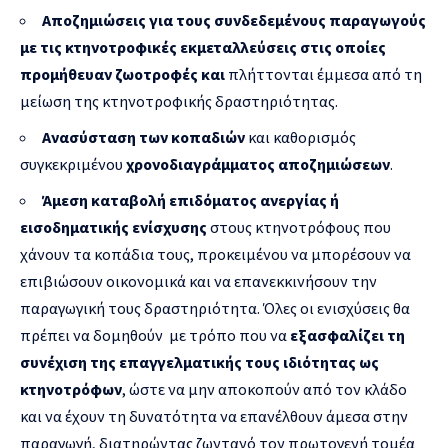
Αποζημιώσεις για τους συνδεδεμένους παραγωγούς
με τις κτηνοτροφικές εκμεταλλεύσεις στις οποίες
προμήθευαν ζωοτροφές και
πλήττονται έμμεσα από τη
μείωση της κτηνοτροφικής δραστηριότητας.
Ανασύσταση των κοπαδιών
και καθορισμός
συγκεκριμένου
χρονοδιαγράμματος αποζημιώσεων
.
Άμεση καταβολή επιδόματος ανεργίας ή
εισοδηματικής ενίσχυσης
στους κτηνοτρόφους που
χάνουν τα κοπάδια τους, προκειμένου να μπορέσουν να
επιβιώσουν οικονομικά και να επανεκκινήσουν την
παραγωγική τους δραστηριότητα. Όλες οι ενισχύσεις θα
πρέπει να δομηθούν με τρόπο που να
εξασφαλίζει τη
συνέχιση της επαγγελματικής τους ιδιότητας ως
κτηνοτρόφων
, ώστε να μην αποκοπούν από τον κλάδο
και να έχουν τη δυνατότητα να επανέλθουν άμεσα στην
παραγωγή, διατηρώντας ζωντανό τον πρωτογενή τομέα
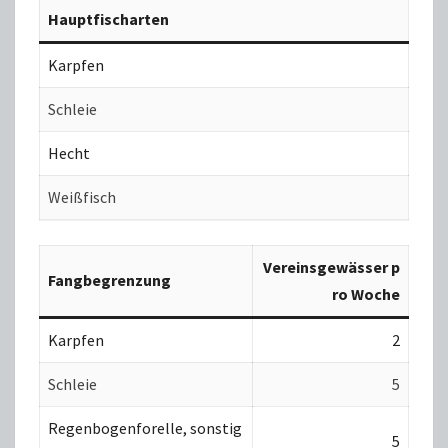
Hauptfischarten
Karpfen
Schleie
Hecht
Weißfisch
Vereinsgewässer p
Fangbegrenzung
ro Woche
Karpfen
2
Schleie
5
Regenbogenforelle, sonstig
5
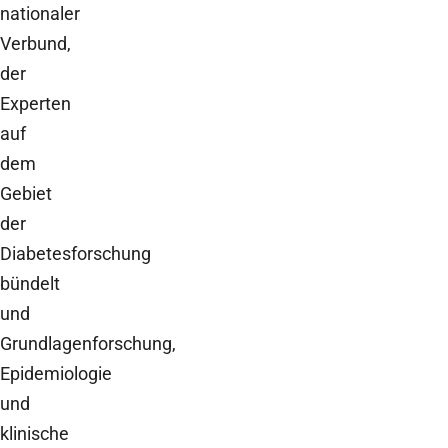
nationaler
Verbund,
der
Experten
auf
dem
Gebiet
der
Diabetesforschung
bündelt
und
Grundlagenforschung,
Epidemiologie
und
klinische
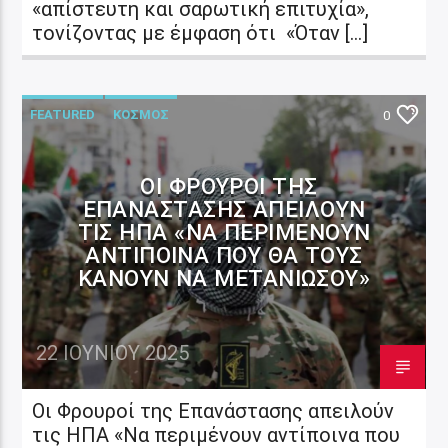
«απίστευτη και σαρωτική επιτυχία»,
τονίζοντας με έμφαση ότι «Όταν […]
FEATURED
ΚΟΣΜΟΣ
0
ΟΙ ΦΡΟΥΡΟΊ ΤΗΣ
ΕΠΑΝΆΣΤΑΣΗΣ ΑΠΕΙΛΟΎΝ
ΤΙΣ ΗΠΑ «ΝΑ ΠΕΡΙΜΈΝΟΥΝ
ΑΝΤΊΠΟΙΝΑ ΠΟΥ ΘΑ ΤΟΥΣ
ΚΆΝΟΥΝ ΝΑ ΜΕΤΑΝΙΏΣΟΥ»
22 ΙΟΥΝΊΟΥ 2025
Οι Φρουροί της Επανάστασης απειλούν
τις ΗΠΑ «Να περιμένουν αντίποινα που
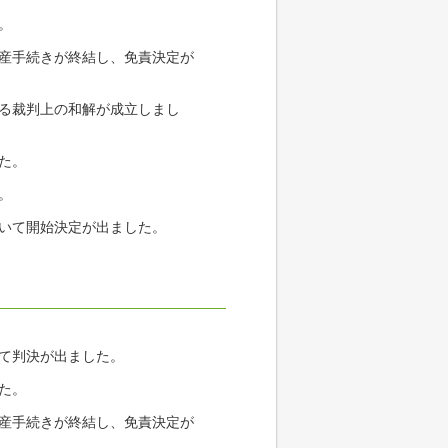
。
破産手続きが終結し、免責決定が
かる裁判上の和解が成立しまし
た。
。
ついて開始決定が出ました。
。
いて判決が出ました。
た。
破産手続きが終結し、免責決定が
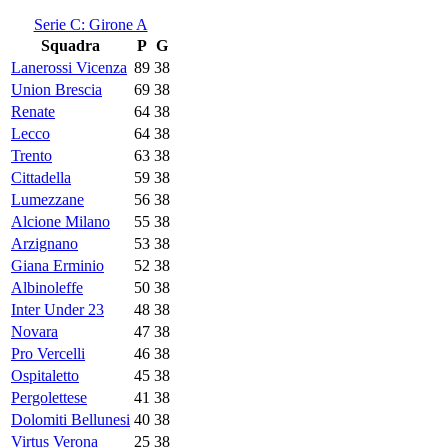
Serie C: Girone A
Squadra
P
G
Lanerossi Vicenza
89
38
Union Brescia
69
38
Renate
64
38
Lecco
64
38
Trento
63
38
Cittadella
59
38
Lumezzane
56
38
Alcione Milano
55
38
Arzignano
53
38
Giana Erminio
52
38
Albinoleffe
50
38
Inter Under 23
48
38
Novara
47
38
Pro Vercelli
46
38
Ospitaletto
45
38
Pergolettese
41
38
Dolomiti Bellunesi
40
38
Virtus Verona
25
38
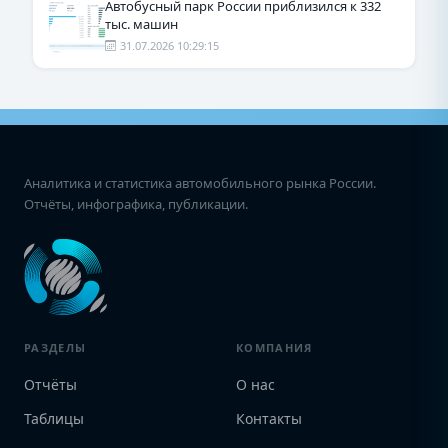
Автобусный парк России приблизился к 332
тыс. машин
31.07.2026 10:29:15
Аналитика и статистика автомобильного рынка России.
Отчёты, инфографика, публикации.
РАЗДЕЛЫ
КОМПАНИЯ
Отчёты
О нас
Таблицы
Контакты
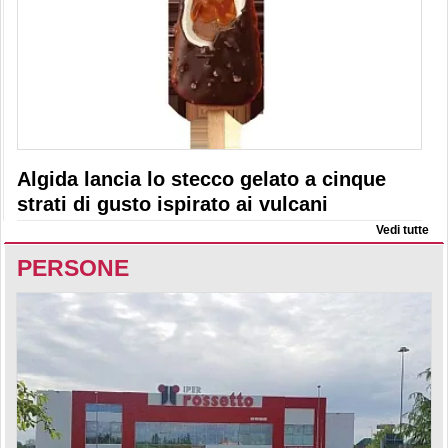
Algida lancia lo stecco gelato a cinque
strati di gusto ispirato ai vulcani
Vedi tutte
PERSONE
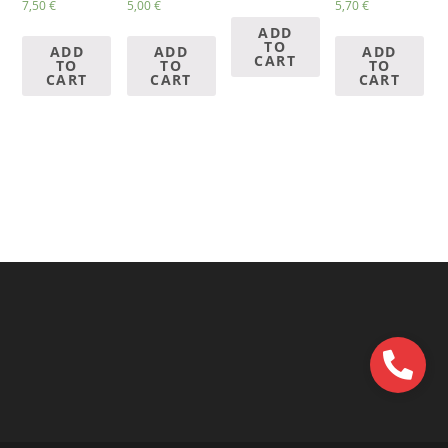
7,50
€
5,00
€
5,70
€
ADD
TO
ADD
ADD
ADD
CART
TO
TO
TO
CART
CART
CART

Problem to work on: How many lines in the records above contain the word "России"? Answer with the number alone.

Answer for this exercise: 2